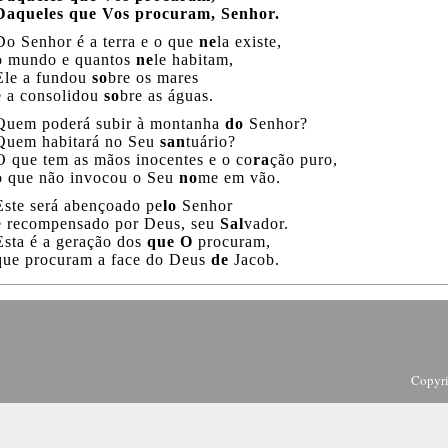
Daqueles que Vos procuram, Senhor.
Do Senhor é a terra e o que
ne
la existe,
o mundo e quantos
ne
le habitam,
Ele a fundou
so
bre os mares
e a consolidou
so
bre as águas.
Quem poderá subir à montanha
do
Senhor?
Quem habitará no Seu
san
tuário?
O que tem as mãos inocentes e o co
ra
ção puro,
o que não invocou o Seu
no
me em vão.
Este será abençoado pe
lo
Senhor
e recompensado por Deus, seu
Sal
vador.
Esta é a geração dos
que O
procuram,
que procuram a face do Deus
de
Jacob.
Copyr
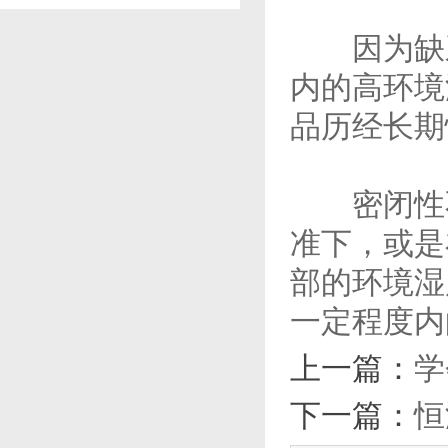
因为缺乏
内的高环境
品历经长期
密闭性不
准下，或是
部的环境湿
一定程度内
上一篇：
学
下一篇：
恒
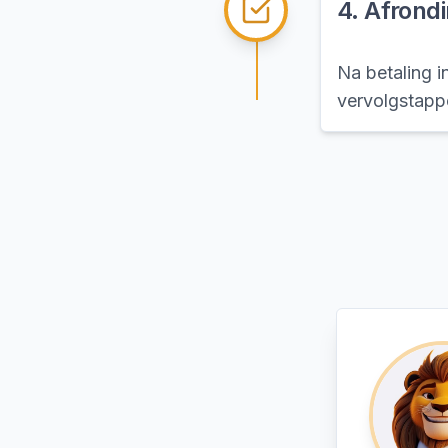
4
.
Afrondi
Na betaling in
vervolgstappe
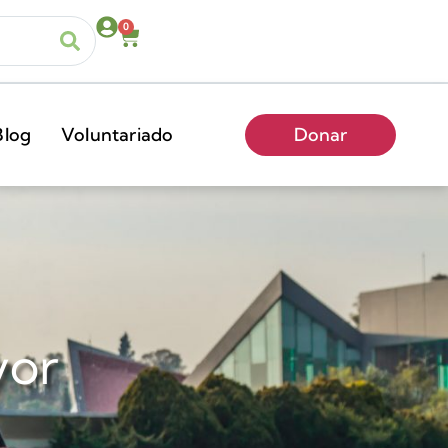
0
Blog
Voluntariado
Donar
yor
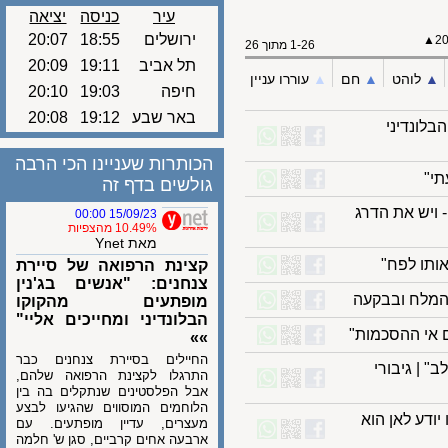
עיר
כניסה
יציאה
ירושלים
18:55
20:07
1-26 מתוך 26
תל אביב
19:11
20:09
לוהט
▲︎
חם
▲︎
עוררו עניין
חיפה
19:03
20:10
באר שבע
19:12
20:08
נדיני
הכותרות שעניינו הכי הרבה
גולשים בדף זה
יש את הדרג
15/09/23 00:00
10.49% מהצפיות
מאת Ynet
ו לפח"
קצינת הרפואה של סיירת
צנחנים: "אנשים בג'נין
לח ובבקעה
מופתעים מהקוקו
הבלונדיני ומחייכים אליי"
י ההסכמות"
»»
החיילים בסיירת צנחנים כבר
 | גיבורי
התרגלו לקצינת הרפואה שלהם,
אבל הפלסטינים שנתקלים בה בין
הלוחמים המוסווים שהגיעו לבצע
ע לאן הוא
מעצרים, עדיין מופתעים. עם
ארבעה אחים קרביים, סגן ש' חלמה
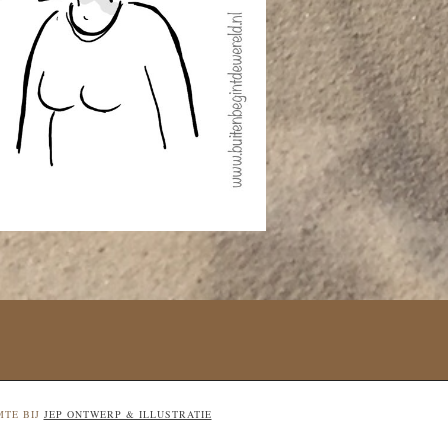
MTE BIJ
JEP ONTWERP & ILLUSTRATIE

## Assignment
Copy each line of the preceding material that contains "procuram".

## Result of this task
Daqueles que Vos procuram, Senhor.
procuram,
que procuram a face do Deus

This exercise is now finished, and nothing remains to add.